Mountain Valley gas line under federal investigation

  • : Natural gas
  • 19/02/19

The Mountain Valley natural gas pipeline project in Virginia and West Virginia is under a federal criminal investigation for possible violations of the US Clean Water Act.

Project developer EQM said in filing late last week it received a grand jury subpoena on 11 February from the US Attorney's office in the Western District of Virginia requesting documents related to construction of the 1.9 Bcf/d (54mn m³/d) project dated from August 2018 to the present day.

The company said the project joint venture is complying with the subpoena but added that it "cannot predict whether any action will ultimately be brought" or what the outcome would be.

Pennsylvania-based EQM is the midstream subsidiary of producer EQT.

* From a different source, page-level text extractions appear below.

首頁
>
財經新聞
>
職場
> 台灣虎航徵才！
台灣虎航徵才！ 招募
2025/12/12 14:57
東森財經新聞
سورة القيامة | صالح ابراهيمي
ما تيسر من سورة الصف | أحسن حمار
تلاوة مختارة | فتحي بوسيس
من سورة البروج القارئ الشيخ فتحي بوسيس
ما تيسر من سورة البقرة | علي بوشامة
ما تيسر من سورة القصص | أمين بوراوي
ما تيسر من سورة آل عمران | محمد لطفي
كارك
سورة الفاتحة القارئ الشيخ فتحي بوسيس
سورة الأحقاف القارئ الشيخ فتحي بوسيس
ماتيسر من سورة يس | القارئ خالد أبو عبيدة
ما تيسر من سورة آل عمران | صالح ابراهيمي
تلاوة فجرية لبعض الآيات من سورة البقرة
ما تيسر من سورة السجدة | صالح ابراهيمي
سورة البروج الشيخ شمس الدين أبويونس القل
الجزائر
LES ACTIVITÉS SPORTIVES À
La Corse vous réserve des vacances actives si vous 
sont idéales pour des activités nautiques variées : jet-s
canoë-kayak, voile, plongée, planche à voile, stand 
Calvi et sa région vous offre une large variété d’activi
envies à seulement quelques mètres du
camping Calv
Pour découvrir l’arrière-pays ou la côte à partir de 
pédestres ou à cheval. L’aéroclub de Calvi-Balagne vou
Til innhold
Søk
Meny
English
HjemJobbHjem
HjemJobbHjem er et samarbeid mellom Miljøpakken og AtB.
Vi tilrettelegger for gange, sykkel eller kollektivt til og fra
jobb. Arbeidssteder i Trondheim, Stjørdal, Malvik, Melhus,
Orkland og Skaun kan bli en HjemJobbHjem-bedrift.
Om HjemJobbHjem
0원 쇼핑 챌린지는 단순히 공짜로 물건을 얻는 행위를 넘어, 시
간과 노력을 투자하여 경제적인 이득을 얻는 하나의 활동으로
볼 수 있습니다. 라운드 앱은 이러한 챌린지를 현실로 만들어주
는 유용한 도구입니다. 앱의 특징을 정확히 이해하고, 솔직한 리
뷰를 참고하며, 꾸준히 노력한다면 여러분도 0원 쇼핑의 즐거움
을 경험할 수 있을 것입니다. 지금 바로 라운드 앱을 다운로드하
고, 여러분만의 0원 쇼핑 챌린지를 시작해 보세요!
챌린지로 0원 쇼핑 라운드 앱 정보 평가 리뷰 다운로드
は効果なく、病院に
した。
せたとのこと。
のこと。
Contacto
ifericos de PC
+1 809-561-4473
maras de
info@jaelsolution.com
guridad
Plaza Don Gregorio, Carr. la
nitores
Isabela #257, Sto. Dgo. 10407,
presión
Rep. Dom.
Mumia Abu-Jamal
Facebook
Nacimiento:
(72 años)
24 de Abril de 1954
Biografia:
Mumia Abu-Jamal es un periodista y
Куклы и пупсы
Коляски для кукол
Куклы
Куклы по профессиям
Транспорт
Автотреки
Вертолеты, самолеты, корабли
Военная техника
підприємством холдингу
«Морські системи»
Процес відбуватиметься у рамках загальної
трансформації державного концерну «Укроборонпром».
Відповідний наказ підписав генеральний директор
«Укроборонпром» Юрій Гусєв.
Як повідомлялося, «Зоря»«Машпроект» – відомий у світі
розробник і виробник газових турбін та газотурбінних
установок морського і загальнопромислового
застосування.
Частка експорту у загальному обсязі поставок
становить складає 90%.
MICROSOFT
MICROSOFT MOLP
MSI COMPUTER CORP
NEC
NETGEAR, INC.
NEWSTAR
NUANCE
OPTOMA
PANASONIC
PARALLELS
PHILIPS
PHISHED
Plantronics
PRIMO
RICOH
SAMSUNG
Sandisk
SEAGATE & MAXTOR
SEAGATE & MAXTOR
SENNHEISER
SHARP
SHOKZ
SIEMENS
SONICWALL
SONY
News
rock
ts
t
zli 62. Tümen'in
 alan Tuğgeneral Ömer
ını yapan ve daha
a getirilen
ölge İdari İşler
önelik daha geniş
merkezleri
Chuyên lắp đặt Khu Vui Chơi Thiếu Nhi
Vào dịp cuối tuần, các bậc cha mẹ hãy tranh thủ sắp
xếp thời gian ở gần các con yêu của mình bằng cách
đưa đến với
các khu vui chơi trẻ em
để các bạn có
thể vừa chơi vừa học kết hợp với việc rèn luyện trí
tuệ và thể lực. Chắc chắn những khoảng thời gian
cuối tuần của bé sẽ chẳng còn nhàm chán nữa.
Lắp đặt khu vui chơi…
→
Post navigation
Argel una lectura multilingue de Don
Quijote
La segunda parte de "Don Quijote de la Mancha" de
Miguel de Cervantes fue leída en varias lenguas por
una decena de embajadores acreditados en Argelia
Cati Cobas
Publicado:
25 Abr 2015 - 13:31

An unrelated case involving the US Federal Energy Regulatory Commission (FERC)'s environmental review of Mountain Valley was dismissed today by the DC Circuit Court of Appeals. The court decided FERC adequately considered and disclosed environmental impacts from the project, and that the commission's conclusion that there is a market need for the project was supported by evidence.

The project has had multiple regulatory delays in recent months amid pushback from environmentalists and some state regulators. FERC in early August temporarily halted work on the line because of risks of disturbing the environment, and a West Virginia circuit court in September stopped construction on the line where it would cross a river in that state. A US court in October scrapped a key water crossing permit for the line, and the project lost more water crossing permits later that month.

EQT in September boosted its cost estimate for the project to $4.6bn amid construction stops caused by federal and state regulators, making it one of the costliest large scale natural gas pipeline expansions in the US northeast.

Mountain Valley is designed to increase takeaway capacity from the prolific Appalachian shale region and would extend 303 miles (488km) from West Virginia to Virginia. The project is scheduled to begin service in the fourth quarter.